The Byzantine agreement in Stellar follows from this hypothesis. The key idea is that the broadcast protocol steps are conditioned on other nodes' steps: take the step if all nodes are mutually satisfied. For availability must generalize follows to a sets of peers, called quorum slices. A quorum is a set of nodes that contains one slice from nonfaulty server.

Stellar has top tier, middle tier, leaf tier servers. As in Internet, no central authority appoints the top tier. The production network has been running for 4 years.

In the Q&A period, one question was: "How are you dealing with dynamic reconfiguration of quorums?" David said "we get it for free, and can unilaterally change quorum slices at any time". But this answer is not clear to me because reconfiguration could reduce your safety. As far as I remember from the Stellar arxiv report, the onus is on the user to figure out that her quorum slices are set up correctly. So the reconfiguration should be more involved than that.

Another question was: "Can you do smartcontracts where state lies in different slices?" David claimed it is possible, but again without reading the paper I don't understand this answer. The state could be partitioned (and not fully replicated) across all nodes, and ordering across all slices may be involved.

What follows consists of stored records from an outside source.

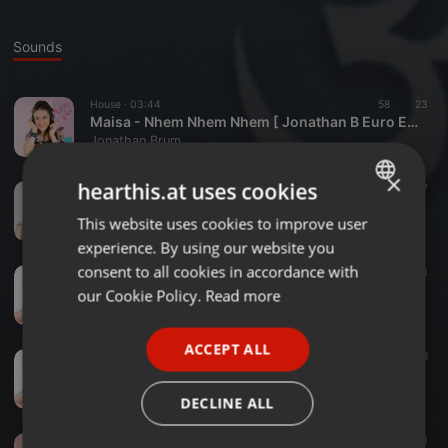
Sounds
House ·
03:44
58
23
Maisa - Nhem Nhem Nhem [ Jonathan B Euro Edit ]
Jonathan Brum
×
hearthis.at uses cookies
Trance ·
02:56
31
57
Giovanna Chaves - Imaginar [ Jonathan B FairyTale Radio Edit ]
This website uses cookies to improve user
ENGLISH
Jonathan Brum
experience. By using our website you
GERMAN
consent to all cookies in accordance with
Disco ·
03:30
74
33
FRENCH
Stefany Vaz - Filhote do Filhote [ Jonathan B Disco Mix ]
our Cookie Policy.
Read more
Jonathan Brum
PORTUGUESE
ACCEPT ALL
SPANISH
Trance ·
07:10
17
18
Stefany Vaz - Filhote do Filhote [ Jonathan B Mare Tranquillitatis Mix ]
ITALIAN
Jonathan Brum
DECLINE ALL
Trance ·
03:27
52
40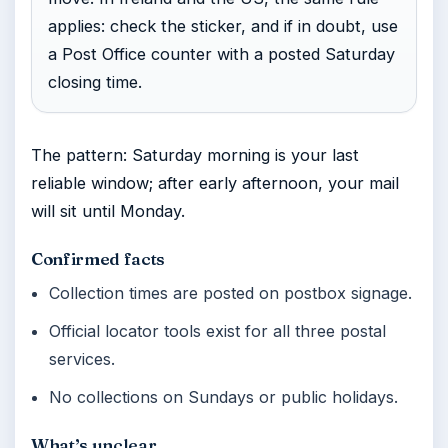
applies: check the sticker, and if in doubt, use
a Post Office counter with a posted Saturday
closing time.
The pattern: Saturday morning is your last
reliable window; after early afternoon, your mail
will sit until Monday.
Confirmed facts
Collection times are posted on postbox signage.
Official locator tools exist for all three postal
services.
No collections on Sundays or public holidays.
What’s unclear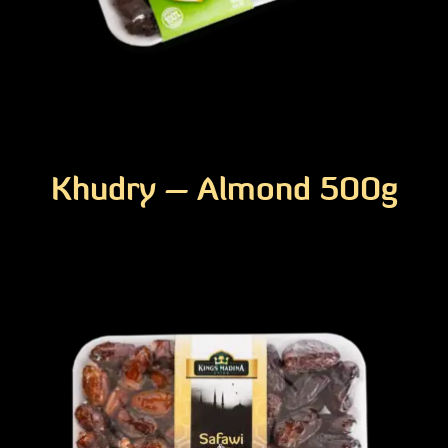
Khudry – Almond 500g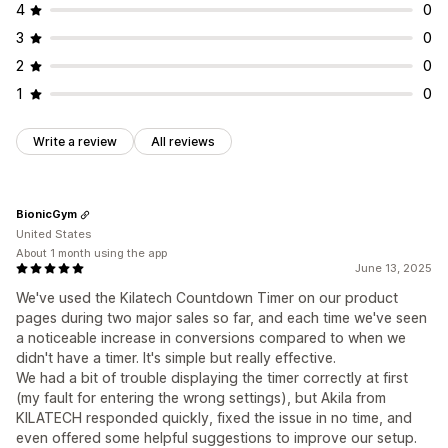
4
0
3
0
2
0
1
0
Write a review
All reviews
BionicGym
United States
About 1 month using the app
June 13, 2025
We've used the Kilatech Countdown Timer on our product
pages during two major sales so far, and each time we've seen
a noticeable increase in conversions compared to when we
didn't have a timer. It's simple but really effective.
We had a bit of trouble displaying the timer correctly at first
(my fault for entering the wrong settings), but Akila from
KILATECH responded quickly, fixed the issue in no time, and
even offered some helpful suggestions to improve our setup.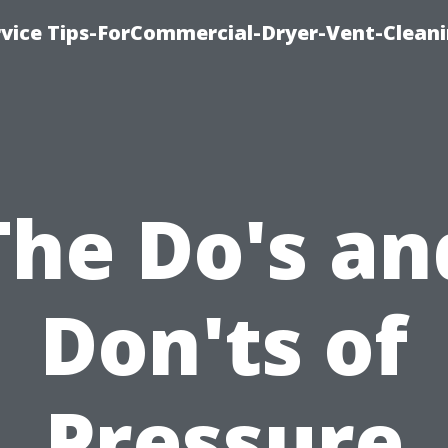
rvice Tips-ForCommercial-Dryer-Vent-Cleani
The Do's an
Don'ts of
Pressure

Notary: A Device for Secure Transaction Approval

This paper is by Anish Athalye (MIT CSAIL), Adam Belay (MIT CSAIL), Frans Kaashoek (MIT CSAIL), Robert Morris (MIT CSAIL), Nickolai Zeldovich (MIT CSAIL).

Smartphones suffer from bugs and attacks. So hardware wallets (or cryptocurrency wallets) are adopted for transaction approval for critical financial transactions. The ledger app store contains 50+ third party apps. Unfortunately, existing hardware wallets also have OS bugs and potential hardware bugs as well.

The contribution in this paper is to introduce "notary", a device for secure transaction approval. Notary uses an agent separation architecture. And the authors have developed a physical hardware wallet prototype for notary.

The separation architecture provides isolation: there is a kernel system-on-chip (soc) and a separate agent soc. The kernel soc does not run any third party code. It is the agent soc that runs third-party code. The agent soc does not have access to OS. The agent also does not have full access to hardware, as it lacks access to the persistent storage.

There are only 2 wires across the kernel soc and agent soc: UART and RST. Using RST, the kernel can reset the agent soc. More specifically, the kernel clears the state in agent soc after every transaction. This way notary uses clean-state deterministic start to ensure noninterference across transactions, and avoid any bugs/attacks.

Verilog is used for verifying that notary clears registers under any path. SMT-compatible format is used for symbolic circuit simulation. They developed a RISC-V based prototype, and evaluated with two agents: Bitcoin and web-app approval.